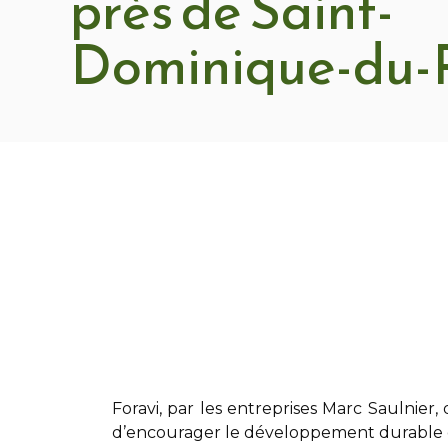
près de Saint-
Dominique-du-
Foravi
,
par les entreprises Marc Saulnier
,
d’encourager le développement durable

:: Problem requirements ::
A word-for-word copy of the entries is needed, with no pictures in it.

:: Exercise solution ::
près de Saint-
Dominique-du-
Foravi
,
par les entreprises Marc Saulnier
,
d’encourager le développement durable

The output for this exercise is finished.